DR Congo mourns flood victims as cholera fears mount
People gather at a market on July 21, 2011 on the banks of the Congo river near the village of Ngamanzo in the municipality of Maluku, Kinshasa province. The area is under surveillance by medical officials for signs of Cholera following an epidemic last March that started at Kisangani in the north-east before spreading west, along the Congo River infecting some 3,700 and killing more than 250. Six weeks ago, the clinic at Ngamanzo identified its first case of cholera, a man from Dilolo. Since then, at least a dozen patients have been identified as infected with the intestinal infection characterised by profuse diarrhea and vomiting at the poorly equipped clinic, including a 35 year old woman who succumbed to the illness.
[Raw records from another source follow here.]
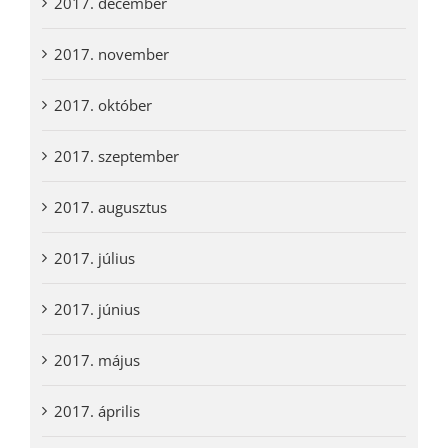
2017. december
2017. november
2017. október
2017. szeptember
2017. augusztus
2017. július
2017. június
2017. május
2017. április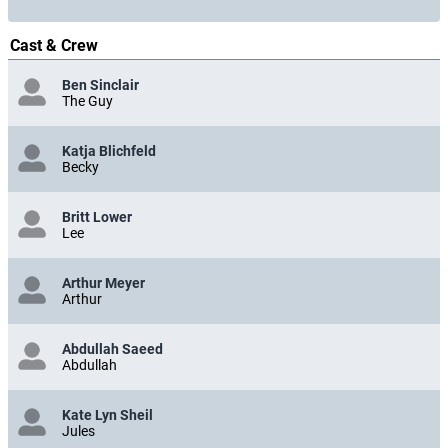
Cast & Crew
Ben Sinclair
The Guy
Katja Blichfeld
Becky
Britt Lower
Lee
Arthur Meyer
Arthur
Abdullah Saeed
Abdullah
Kate Lyn Sheil
Jules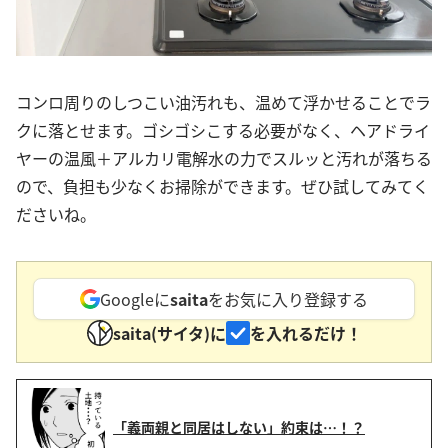
コンロ周りのしつこい油汚れも、温めて浮かせることでラ
クに落とせます。ゴシゴシこする必要がなく、ヘアドライ
ヤーの温風＋アルカリ電解水の力でスルッと汚れが落ちる
ので、負担も少なくお掃除ができます。ぜひ試してみてく
ださいね。
Googleに
saita
をお気に入り登録する
saita(サイタ)に
を入れるだけ！
「義両親と同居はしない」約束は…！？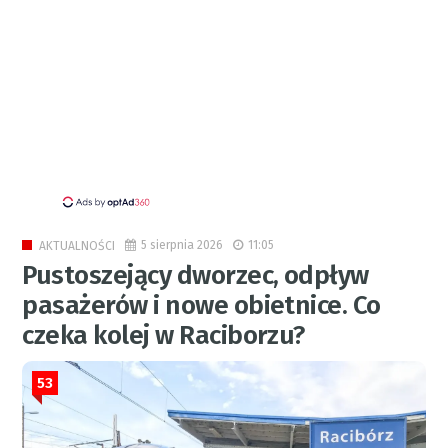
5 sierpnia 2026
11:05
AKTUALNOŚCI
Pustoszejący dworzec, odpływ
pasażerów i nowe obietnice. Co
czeka kolej w Raciborzu?
53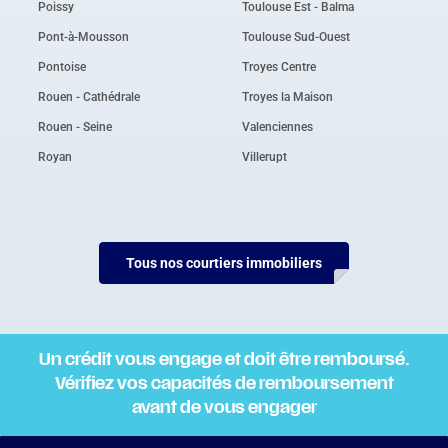
Poissy
Toulouse Est - Balma
Pont-à-Mousson
Toulouse Sud-Ouest
Pontoise
Troyes Centre
Rouen - Cathédrale
Troyes la Maison
Rouen - Seine
Valenciennes
Royan
Villerupt
Tous nos courtiers immobiliers
Un crédit vous engage et doit être remboursé.
Vérifiez vos capacités de remboursement
avant de vous engager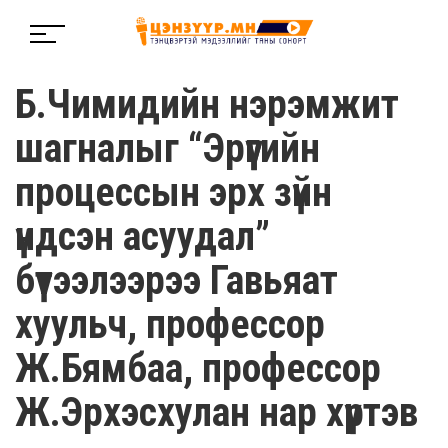
Б.Чимидийн нэрэмжит
шагналыг “Эрүүгийн
процессын эрх зүйн
үндсэн асуудал”
бүтээлээрээ Гавьяат
хуульч, профессор
Ж.Бямбаа, профессор
Ж.Эрхэсхулан нар хүртэв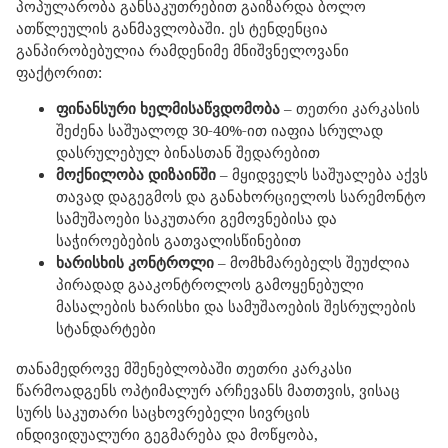
პოპულარობა განსაკუთრებით გაიზარდა ბოლო
ათწლეულის განმავლობაში. ეს ტენდენცია
განპირობებულია რამდენიმე მნიშვნელოვანი
ფაქტორით:
ფინანსური ხელმისაწვდომობა
– თეთრი კარკასის
შეძენა საშუალოდ 30-40%-ით იაფია სრულად
დასრულებულ ბინასთან შედარებით
მოქნილობა დიზაინში
– მყიდველს საშუალება აქვს
თავად დაგეგმოს და განახორციელოს სარემონტო
სამუშაოები საკუთარი გემოვნებისა და
საჭიროებების გათვალისწინებით
ხარისხის კონტროლი
– მომხმარებელს შეუძლია
პირადად გააკონტროლოს გამოყენებული
მასალების ხარისხი და სამუშაოების შესრულების
სტანდარტები
თანამედროვე მშენებლობაში თეთრი კარკასი
წარმოადგენს ოპტიმალურ არჩევანს მათთვის, ვისაც
სურს საკუთარი საცხოვრებელი სივრცის
ინდივიდუალური გეგმარება და მოწყობა,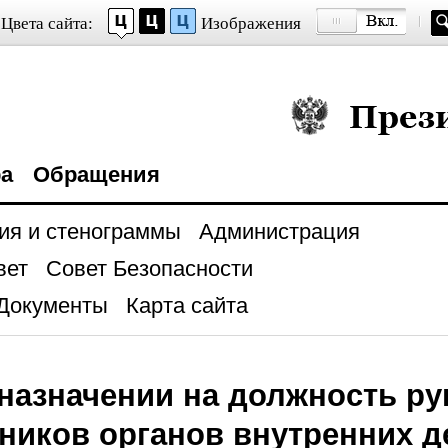
Цвета сайта:
Изображения
Президент Росси
ра
Обращения
ия и стенограммы
Администрация
вет
Совет Безопасности
Документы
Карта сайта
 назначении на должность р
ников органов внутренних д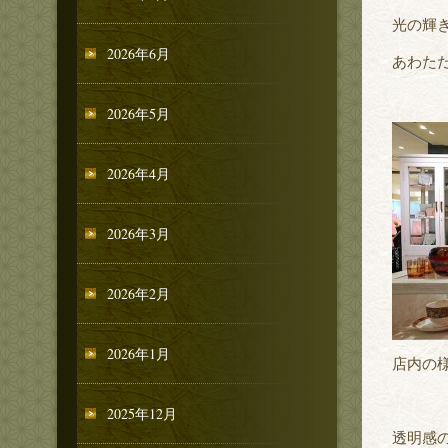
光の輝
2026年6月
あわた
2026年5月
2026年4月
2026年3月
2026年2月
2026年1月
店内の
2025年12月
透明感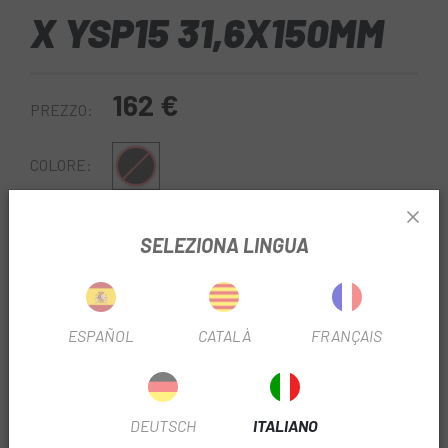
X YSP15 31,6X150MM
162 €
PREZZO:
Nero
COLORE:
LUNGHEZZA DEL
31,6x150mm/L470mm
SELEZIONA LINGUA
REGGISELLA:
REF:
DV5772003
ESPAÑOL
CATALÀ
FRANÇAIS
Esaurito
FAMMI SAPERE QUANDO SEI DISPONIBILE.
DEUTSCH
ITALIANO
Il
reggisella telescopico Tranz-X YSP15 31.6x150mm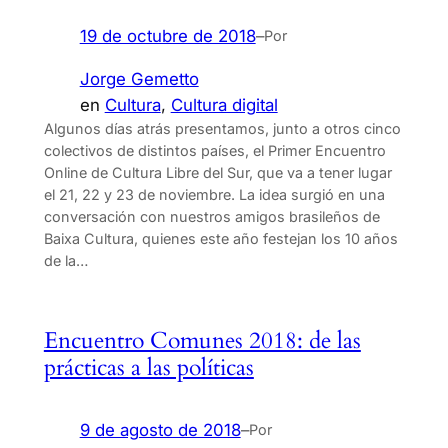
19 de octubre de 2018
–
Por
Jorge Gemetto
en
Cultura
, 
Cultura digital
Algunos días atrás presentamos, junto a otros cinco
colectivos de distintos países, el Primer Encuentro
Online de Cultura Libre del Sur, que va a tener lugar
el 21, 22 y 23 de noviembre. La idea surgió en una
conversación con nuestros amigos brasileños de
Baixa Cultura, quienes este año festejan los 10 años
de la…
Encuentro Comunes 2018: de las
prácticas a las políticas
9 de agosto de 2018
–
Por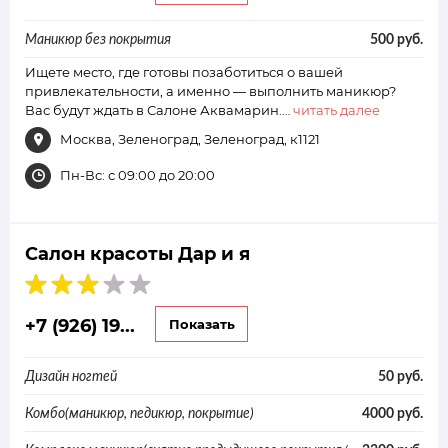
Маникюр без покрытия
500 руб.
Ищете место, где готовы позаботиться о вашей
привлекательности, а именно — выполнить маникюр?
Вас будут ждать в Салоне Аквамарин.…
читать далее
Москва, Зеленоград, Зеленоград, к1121
Пн-Вс: с 09:00 до 20:00
Салон красоты Дар и я
+7 (926) 19...
Показать
Дизайн ногтей
50 руб.
Комбо(маникюр, педикюр, покрытие)
4000 руб.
When the disease appeared, residents of Ngamanzo refused to refrain from drinking river-water; "They say God created the water, they began taking it long ago and there has never been a problem," says Gilbert Kanyinda, a health worker in the area. (AFP PHOTO / Junior KHANNA)
(AFP) - DR Congo started two days of national mourning Monday for 48 people killed by floods and mudslides in the capital Kinshasa amid concerns of a cholera outbreak in the vast city of 10 million.
The mid-week fatalities following torrential rain wreaked havoc on flimsy homes which were flattened by mudslides.
"I am here to survey the damage first-hand," said Prime Minister Bruno Tshibala, visiting the working-class districts of Bandal and Kitambo of the capital of Democratic Republic of Congo.
He met a widow in her fifties who lost five children in the floods. She wasn't home at the time and her sixth child -- a 14-year-old girl -- was rescued by her neighbour John Bompengo, a photographer.
"Around two in the morning on Thursday I was woken by a deafening sound. We ran. We climbed the roof... and we pulled out the young girl who cried immediately 'My brothers are already dead'," he told AFP.
Bompengo and other neighbours brought out the five bodies and rescued people from other homes in the shantytown.
On Sunday, the governor of Kinshasa Andre Kimbuta gave relatives of some of the victims "the equivalent of $2,000" under the glare of television cameras.
The floods came at a time when Kinshasa faces the threat of a cholera outbreak with 220 registered cases and 23 deaths since November.
Julio Iponge, a nurse, said the floods increased the risk "of greater contamination."
Three-quarters of homes in Kinshasa are slums which have no access to sanitation or electricity, Corneille Kanene, former head of UN-Habitat, said last year.
A common estimate is that Kinshasa has 10 million inhabitants, amounting to a rough doubling over less than 20 years, and accounting for possibly a seventh of the national population.
Kinshasa is Africa's third largest city after Cairo and Lagos.